* [ABOUT THIS EXERCISE]:
Everything in the entries except the pictures should be repeated exactly.

* [RECORDS]:
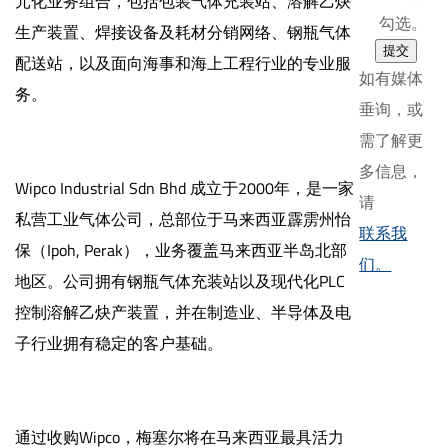
元化业务组合，包括包装气体充装站、溶解乙炔
勾选。
生产装置、焊接设备及耗材分销网络、钢瓶气体
提交
配送站，以及面向海事和海上工程行业的专业服
如有媒体
务。
垂询，或
需了解更
多信息，
Wipco Industrial Sdn Bhd 成立于2000年，是一家
请
私营工业气体公司，总部位于马来西亚霹雳州怡
联系我
保（Ipoh, Perak），业务覆盖马来西亚半岛北部
们。
地区。公司拥有钢瓶气体充装站以及现代化PLC
控制溶解乙炔产装置，并在制造业、半导体及电
子行业拥有稳定的客户基础。
通过收购Wipco，梅塞尔将在马来西亚最具活力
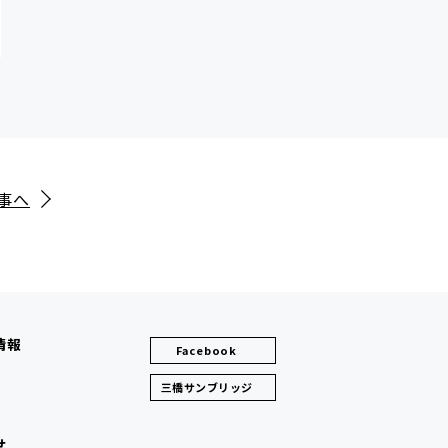
事へ
情報
Facebook
三橋サンブリッジ
せ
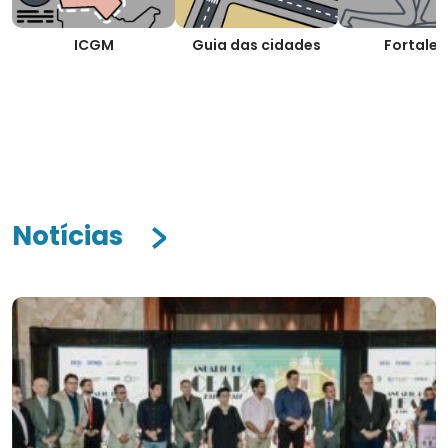
ICGM
Guia das cidades
Fortalez
Notícias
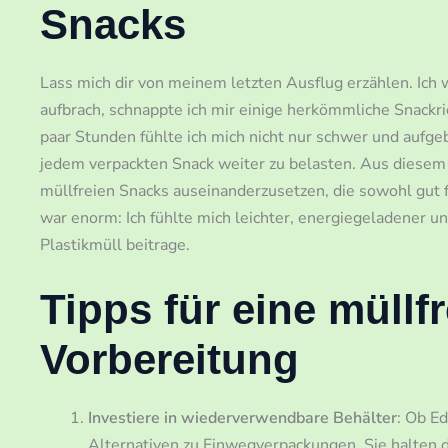
Snacks
Lass mich dir von meinem letzten Ausflug erzählen. Ich 
aufbrach, schnappte ich mir einige herkömmliche Snackr
paar Stunden fühlte ich mich nicht nur schwer und aufge
jedem verpackten Snack weiter zu belasten. Aus diesem 
müllfreien Snacks auseinanderzusetzen, die sowohl gut 
war enorm: Ich fühlte mich leichter, energiegeladener u
Plastikmüll beitrage.
Tipps für eine müllf
Vorbereitung
Investiere in wiederverwendbare Behälter
: Ob Ed
Alternativen zu Einwegverpackungen. Sie halten d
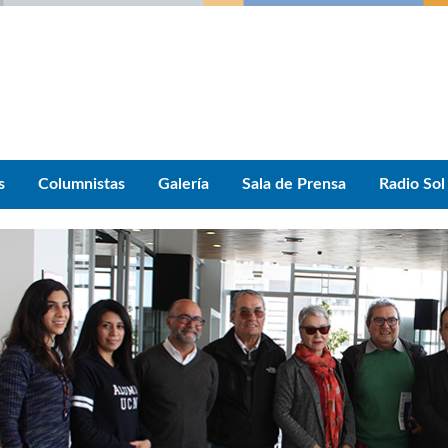
s
Columnistas
Galería
Sala de Prensa
Radio Sol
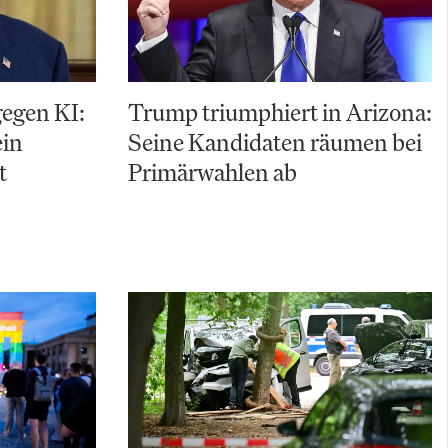
gegen KI:
Trump triumphiert in Arizona:
ein
Seine Kandidaten räumen bei
t
Primärwahlen ab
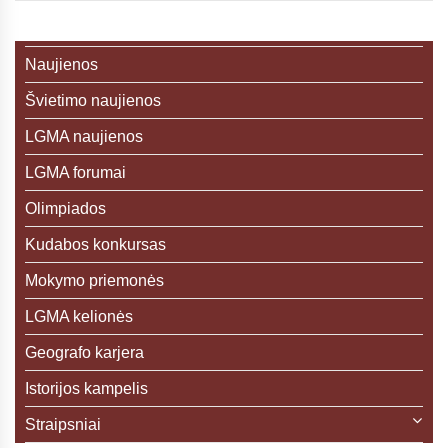
Naujienos
Švietimo naujienos
LGMA naujienos
LGMA forumai
Olimpiados
Kudabos konkursas
Mokymo priemonės
LGMA kelionės
Geografo karjera
Istorijos kampelis
Straipsniai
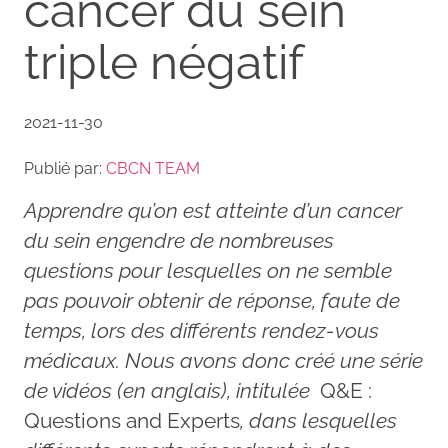
cancer du sein
triple négatif
2021-11-30
Publié par:
CBCN TEAM
Apprendre qu’on est atteinte d’un cancer
du sein engendre de nombreuses
questions pour lesquelles on ne semble
pas pouvoir obtenir de réponse, faute de
temps, lors des différents rendez-vous
médicaux. Nous avons donc créé une série
de vidéos (en anglais), intitulée
Q&E :
Questions and Experts
, dans lesquelles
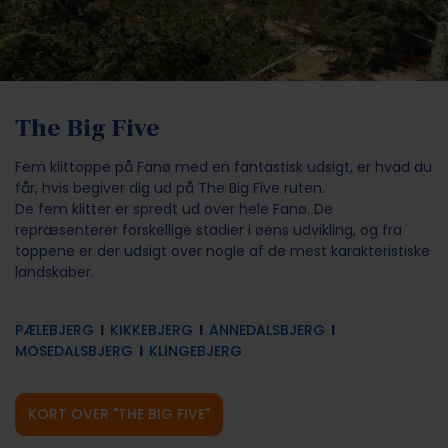
The Big Five
Fem klittoppe på Fanø med en fantastisk udsigt, er hvad du
får, hvis begiver dig ud på The Big Five ruten.
De fem klitter er spredt ud over hele Fanø. De
repræsenterer forskellige stadier i øens udvikling, og fra
toppene er der udsigt over nogle af de mest karakteristiske
landskaber.
PÆLEBJERG
l
KIKKEBJERG
l
ANNEDALSBJERG
l
MOSEDALSBJERG
l
KLINGEBJERG
KORT OVER "THE BIG FIVE"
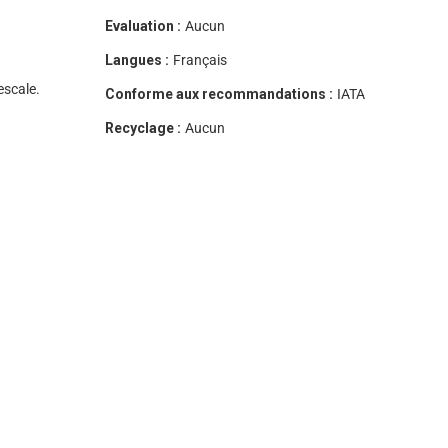
Evaluation :
Aucun
Langues :
Français
escale.
Conforme aux recommandations :
IATA
Recyclage :
Aucun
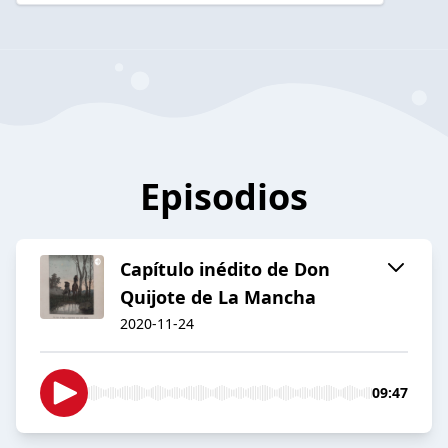
Episodios
Capítulo inédito de Don
Quijote de La Mancha
2020-11-24
09:47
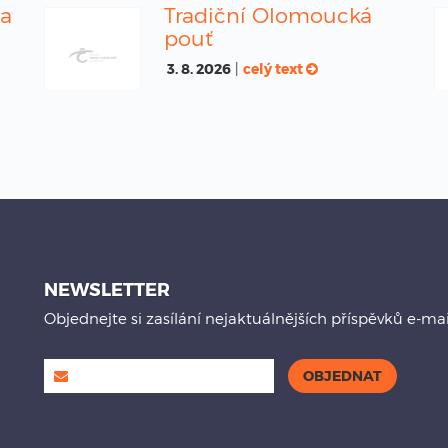
na
Tradiční Olomoucká
pouť
3. 8. 2026
|
celý text
NEWSLETTER
Objednejte si zasílání nejaktuálnějších příspěvků e-ma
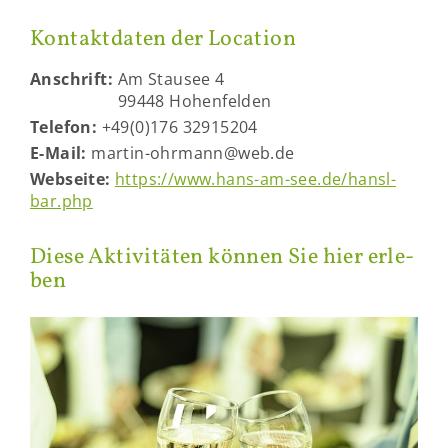
Kon­takt­da­ten der Lo­ca­ti­on
An­schrift:
Am Stau­see 4
99448 Ho­hen­fel­den
Te­le­fon:
+49(0)176 32915204
E-​Mail:
martin-​ohrmann@web.de
Web­sei­te:
https://www.hans-​am-see.de/hansl­
bar.php
Diese Ak­ti­vi­tä­ten kön­nen Sie hier er­le­
ben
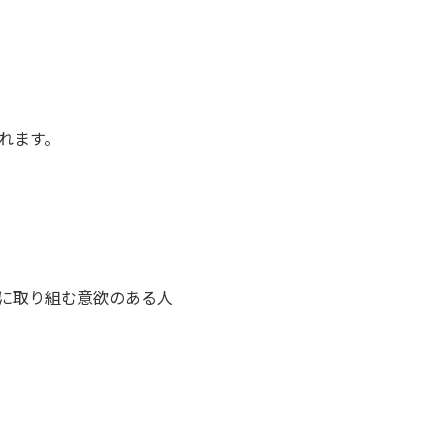
れます。
決に取り組む意欲のある人
。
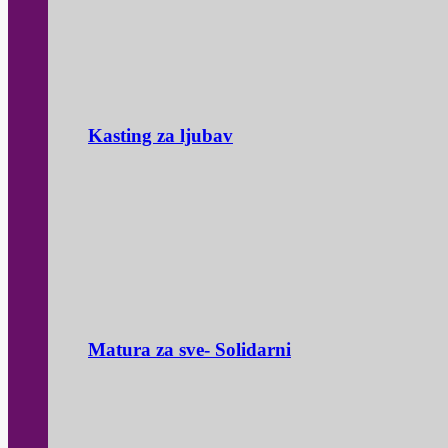
Kasting za ljubav
Matura za sve- Solidarni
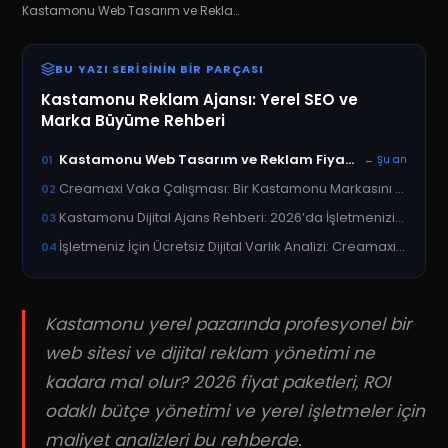
Kastamonu Web Tasarım ve Reklam Fiyatları 2026: Ajans Maliyet Rehberi
BU YAZI SERISININ BIR PARÇASI
Kastamonu Reklam Ajansı: Yerel SEO ve
Marka Büyüme Rehberi
Kastamonu Web Tasarım ve Reklam Fiyatları 2026: Ajans Maliyet Rehberi
01
← Şu an
Creamaxi Vaka Çalışması: Bir Kastamonu Markasını Google’da Nasıl 1. Sıraya Taşıdık?
02
Kastamonu Dijital Ajans Rehberi: 2026’da İşletmenizi Büyütecek Stratejiler
03
İşletmeniz İçin Ücretsiz Dijital Varlık Analizi: Creamaxi ile Kastamonu’da Zirveye Çıkın
04
Kastamonu yerel pazarında profesyonel bir
web sitesi ve dijital reklam yönetimi ne
kadara mal olur? 2026 fiyat paketleri, ROI
odaklı bütçe yönetimi ve yerel işletmeler için
maliyet analizleri bu rehberde.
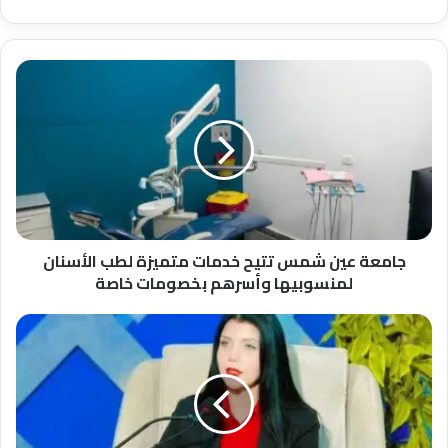
جامعة
عين
شمس
تتيح
خدمات
متميزة
لطب
الأسنان
لمنسوبيها
وأسرهم
جامعة عين شمس تتيح خدمات متميزة لطب الأسنان
بخصومات
لمنسوبيها وأسرهم بخصومات خاصة
خاصة
نانسي
أحمد:
الأمن
الغذائي
ركيزة
أساسية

* [RESULT]:
元化业务组合，包括包装气体充装站、溶解乙炔
勾选。
生产装置、焊接设备及耗材分销网络、钢瓶气体
提交
配送站，以及面向海事和海上工程行业的专业服
如有媒体
务。
垂询，或
需了解更
多信息，
Wipco Industrial Sdn Bhd 成立于2000年，是一家
请
私营工业气体公司，总部位于马来西亚霹雳州怡
联系我
保（Ipoh, Perak），业务覆盖马来西亚半岛北部
们。
地区。公司拥有钢瓶气体充装站以及现代化PLC
控制溶解乙炔产装置，并在制造业、半导体及电
子行业拥有稳定的客户基础。
通过收购Wipco，梅塞尔将在马来西亚最具活力
事へ
情報
Facebook
三橋サンブリッジ
せ
ICGM
Guia das cidades
Fortalez
Notícias
Snacks
Lass mich dir von meinem letzten Ausflug erzählen. Ich 
aufbrach, schnappte ich mir einige herkömmliche Snackr
paar Stunden fühlte ich mich nicht nur schwer und aufge
jedem verpackten Snack weiter zu belasten. Aus diesem 
müllfreien Snacks auseinanderzusetzen, die sowohl gut 
war enorm: Ich fühlte mich leichter, energiegeladener u
Plastikmüll beitrage.
Tipps für eine müllf
Vorbereitung
Investiere in wiederverwendbare Behälter
: Ob Ed
Alternativen zu Einwegverpackungen. Sie halten d
s
Columnistas
Galería
Sala de Prensa
Radio Sol
gegen KI:
Trump triumphiert in Arizona:
ein
Seine Kandidaten räumen bei
t
Primärwahlen ab
Naujienos
Švietimo naujienos
LGMA naujienos
LGMA forumai
Olimpiados
Kudabos konkursas
Mokymo priemonės
LGMA kelionės
Geografo karjera
Istorijos kampelis
Straipsniai
cancer du sein
triple négatif
2021-11-30
Publié par:
CBCN TEAM
Apprendre qu’on est atteinte d’un cancer
du sein engendre de nombreuses
questions pour lesquelles on ne semble
pas pouvoir obtenir de réponse, faute de
temps, lors des différents rendez-vous
médicaux. Nous avons donc créé une série
de vidéos (en anglais), intitulée
Q&E :
Questions and Experts
, dans lesquelles
The Big Five
Fem klittoppe på Fanø med en fantastisk udsigt, er hvad du
får, hvis begiver dig ud på The Big Five ruten.
De fem klitter er spredt ud over hele Fanø. De
repræsenterer forskellige stadier i øens udvikling, og fra
toppene er der udsigt over nogle af de mest karakteristiske
landskaber.
PÆLEBJERG
l
KIKKEBJERG
l
ANNEDALSBJERG
l
MOSEDALSBJERG
l
KLINGEBJERG
KORT OVER "THE BIG FIVE"
Evaluation :
Aucun
Langues :
Français
escale.
Conforme aux recommandations :
IATA
Recyclage :
Aucun
Episodios
Capítulo inédito de Don
Quijote de La Mancha
2020-11-24
09:47
na
Tradiční Olomoucká
pouť
3. 8. 2026
|
celý text
NEWSLETTER
Objednejte si zasílání nejaktuálnějších příspěvků e-ma
Kon­takt­da­ten der Lo­ca­ti­on
An­schrift:
Am Stau­see 4
99448 Ho­hen­fel­den
Te­le­fon:
+49(0)176 32915204
E-​Mail:
martin-​ohrmann@web.de
Web­sei­te:
https://www.hans-​am-see.de/hansl­
bar.php
Diese Ak­ti­vi­tä­ten kön­nen Sie hier er­le­
ben
れます。
決に取り組む意欲のある人
。
Kasting za ljubav
Matura za sve- Solidarni
Kastamonu Web Tasarım ve Reklam Fiyatları 2026: Ajans Maliyet Rehberi
BU YAZI SERISININ BIR PARÇASI
Kastamonu Reklam Ajansı: Yerel SEO ve
Marka Büyüme Rehberi
Kastamonu Web Tasarım ve Reklam Fiyatları 2026: Ajans Maliyet Rehberi
01
← Şu an
Creamaxi Vaka Çalışması: Bir Kastamonu Markasını Google’da Nasıl 1. Sıraya Taşıdık?
02
Kastamonu Dijital Ajans Rehberi: 2026’da İşletmenizi Büyütecek Stratejiler
03
İşletmeniz İçin Ücretsiz Dijital Varlık Analizi: Creamaxi ile Kastamonu’da Zirveye Çıkın
04
Kastamonu yerel pazarında profesyonel bir
web sitesi ve dijital reklam yönetimi ne
kadara mal olur? 2026 fiyat paketleri, ROI
odaklı bütçe yönetimi ve yerel işletmeler için
maliyet analizleri bu rehberde.
جامعة
عين
شمس
تتيح
خدمات
متميزة
لطب
الأسنان
لمنسوبيها
وأسرهم
جامعة عين شمس تتيح خدمات متميزة لطب الأسنان
بخصومات
لمنسوبيها وأسرهم بخصومات خاصة
خاصة
نانسي
أحمد:
الأمن
الغذائي
ركيزة
أساسية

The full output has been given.